Castle was only expected to comment on Nehamas’ lecture, but instead she also chose to read aloud a paper from one of her senior seminars and criticize it in front of the ESF class, commenting on the difficulty of teaching students with mediocre writing skills.
ESF professors did not anticipate the sudden shift in the discussion with Castle’s tangent about the decline of student writing.
“I think perhaps some of our surprise simply came from the fact that it there was no very obvious connection between her statements and Nehamas’ lecture,” Edelstein said.
After reading aloud from the paper, Castle made several more general remarks about how today’s college students lack collegiate-level writing skills.
“She essentially said that we as college freshmen aren’t as advanced in rhetoric as students from 10 years ago,” Goodspeed said.
Edelstein said that Castle’s statements were completely unexpected, as the professors did not ask her to submit a preview of what she planned to say beforehand.

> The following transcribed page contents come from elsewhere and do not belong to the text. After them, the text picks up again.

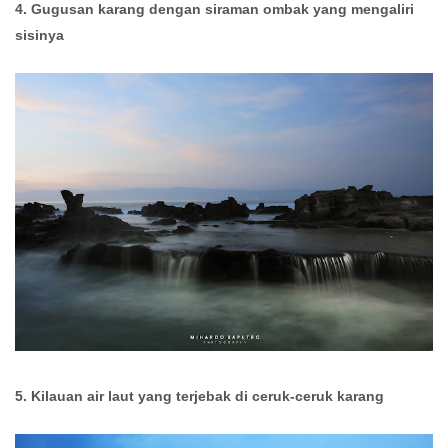
4. Gugusan karang dengan siraman ombak yang mengaliri
sisinya
5. Kilauan air laut yang terjebak di ceruk-ceruk karang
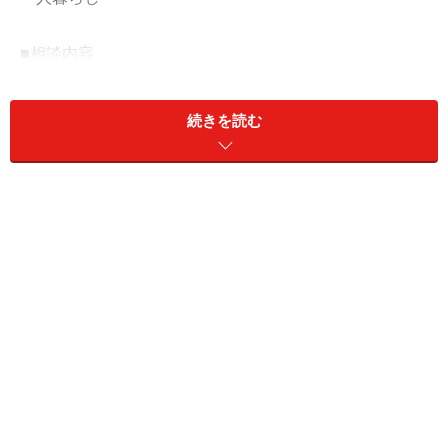
■相談内容
現在55歳です。今後働くモチベーションがなく、56歳で
早期退職を考えています。退職金を含め現在の株価が変
続きを読む
動しなければ、56歳時点で1億2000万の資産があると考
えています。年金は65歳からの見込み受給額は、額面で
年間約184万円、個人年金は60歳から70歳まで年間130
万円（税込み）あります。このような資産内容ですが、
90歳まで生きたとして早期退職（完全リタイア）しても
老後資金は大丈夫でしょうか？子供や配偶者はいません
ので、介護費用もそれなりに必要と考えています。退職
後は実家に帰り（両親は他界）築45年の家を約3000万円
でリフォームしたいと考えています。その場合、家賃は
いりませんが、固定資産税等が新たにかかります。アル
バイト等をしながらセミリタイアにした方がよいでしょ
うか？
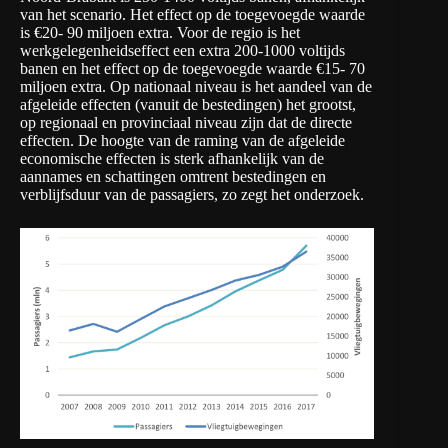
van het scenario. Het effect op de toegevoegde waarde
is €20- 90 miljoen extra. Voor de regio is het
werkgelegenheidseffect een extra 200-1000 voltijds
banen en het effect op de toegevoegde waarde €15- 70
miljoen extra. Op nationaal niveau is het aandeel van de
afgeleide effecten (vanuit de bestedingen) het grootst,
op regionaal en provinciaal niveau zijn dat de directe
effecten. De hoogte van de raming van de afgeleide
economische effecten is sterk afhankelijk van de
aannames en schattingen omtrent bestedingen en
verblijfsduur van de passagiers, zo zegt het onderzoek.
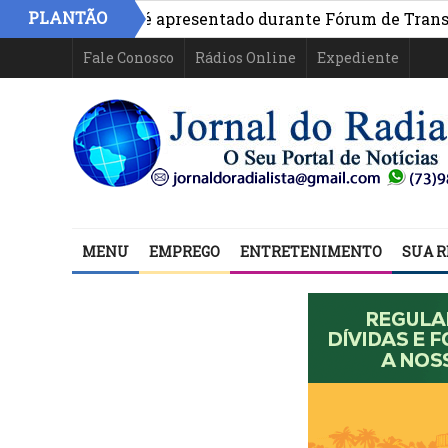
PLANTÃO
vo na Bahia é apresentado durante Fórum de Transparênci
Fale Conosco
Rádios Online
Expediente
MENU
EMPREGO
ENTRETENIMENTO
SUA R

“If I knew in advance that this was her view about student writing, then I probably would not have thought it wise to share that view to the students in what was also a [Program in Writing and Rhetoric] writing seminar,” Edelstein said.
Writing instructors associated with the ESF seminars sent emails to students after the lecture assuring students that the ESF professors did not agree with all of Castle’s ideas and that their work would not be publicly criticized.

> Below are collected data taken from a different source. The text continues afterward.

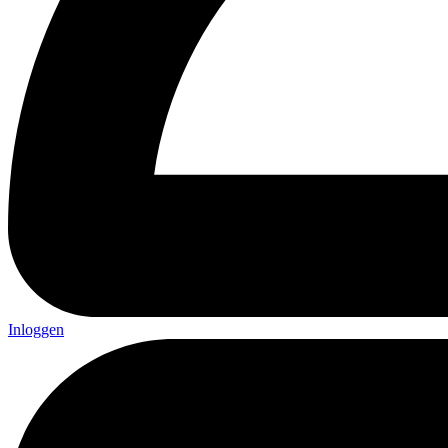
Inloggen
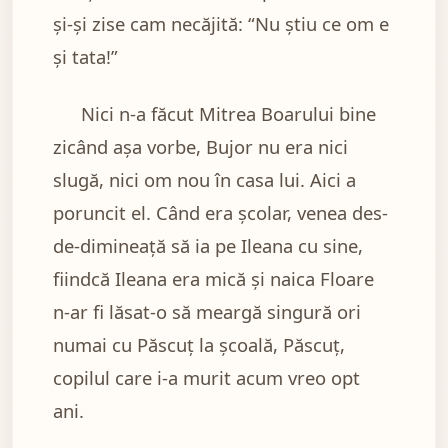
și-și zise cam necăjită: “Nu știu ce om e
și tata!”
Nici n-a făcut Mitrea Boarului bine
zicând așa vorbe, Bujor nu era nici
slugă, nici om nou în casa lui. Aici a
poruncit el. Când era școlar, venea des-
de-dimineață să ia pe Ileana cu sine,
fiindcă Ileana era mică și naica Floare
n-ar fi lăsat-o să meargă singură ori
numai cu Păscuț la școală, Păscuț,
copilul care i-a murit acum vreo opt
ani.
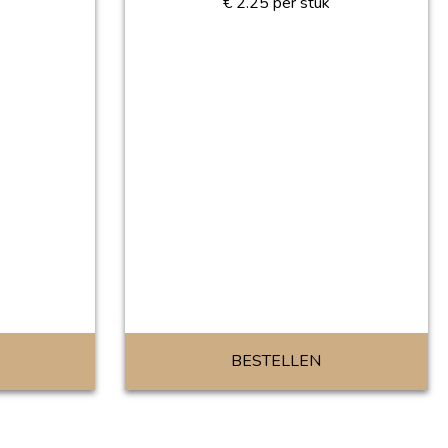
€
2.25
per stuk
BESTELLEN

“It is also highly irregular for a faculty member to read part of a student’s paper without that student’s permission to a group — especially for the purpose of claiming that the student may be fundamentally unteachable,” Melanie Conroy, one of the writing instructors, told Edelstein’s students in an email on Nov. 11.

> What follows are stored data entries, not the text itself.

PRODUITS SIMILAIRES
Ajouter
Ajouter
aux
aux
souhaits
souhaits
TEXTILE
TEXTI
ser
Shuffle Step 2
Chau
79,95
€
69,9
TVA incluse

“Rest assured that your papers will never be shared without due warning, and if we do reference them, it will be to show an example of good student writing,” she added.
Edelstein said that professors also discussed Castle’s comments with students in seminars during the week following Castle’s lecture.
“We did not want our students to think that it was not possible for them to make any gains in their writing or get the sense that they were somehow impaired permanently in their writing abilities, which is not at all what we believe and not at all what we’ve seen,” Edelstein said.
Several students who attended Castle’s lecture were more intrigued than disheartened by her remarks.
“I appreciated the fact that she was honestly critical of something. The reason I appreciated that was since I had stepped foot on this campus six weeks earlier, I had basically not heard a single critical word about anything,” said Erica McDowell ’16.
Goodspeed agreed, and said that sometimes the ESF program is “a little too uplifting and a little too much of an intellectual safe haven.”
According to Edelstein, ESF professors chose not to follow up with Castle about her comments.
“I think we were more concerned with our students,” Edelstein said. “None of us really felt like it was part of our role as faculty to be policing other faculty. What worried us was that the students would feel dispirited in their attempts to write.”
Castle was not available for comment by time of publication.
Nov. 30 – Castle, in an emailed statement to The Daily, has provided the following response: “It was certainly not my intention to disparage students but rather to express my frustration at what I perceive as a general decline in writing skills. I would be more than willing to debate these issues with students, professors or in any public forum.”